You also need to determine if the unstructured and semistructured data commonly stored in big data systems will be a component of the data warehouse environment -- and decide whether to integrate traditional data warehousing for business intelligence (BI), enterprise reporting and online analytical processing (OLAP) with data processing and management for big data analytics. Finally, you must match your data warehousing use case to the most appropriate type of data warehouse platform.
Why are data warehouses needed?
The general concept of data warehousing is quite simple: Copies of data are regularly extracted from the operational systems that support business processes and loaded into a separate repository, where the data is consolidated and then made available for analysis and reporting. Business users and analysts can then access the data via self-service BI and analytics tools, dashboards, portals and prepared reports.

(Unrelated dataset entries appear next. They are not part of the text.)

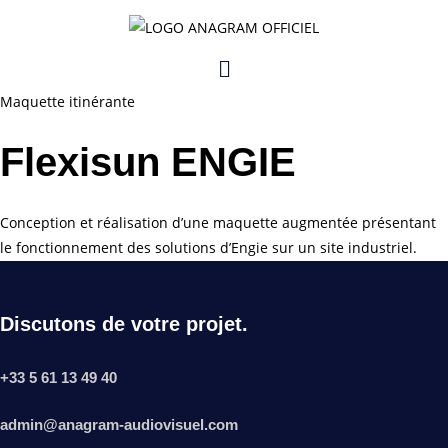
Skip
to
Menu
content
Maquette itinérante
Flexisun ENGIE
Conception et réalisation d’une maquette augmentée présentant
le fonctionnement des solutions d’Engie sur un site industriel.
Discutons de votre projet.
+33 5 61 13 49 40
admin@anagram-audiovisuel.com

The following conditions may indicate that your organization could benefit from a data warehouse:
- The company is struggling to report effectively on business activities because required data isn't readily available.
- Business data is being copied for analysis by different departments and groups of users into spreadsheets that aren't always consistent with one another.
- Uncertainties about data quality and accuracy are causing corporate executives and business managers to question the veracity of reports.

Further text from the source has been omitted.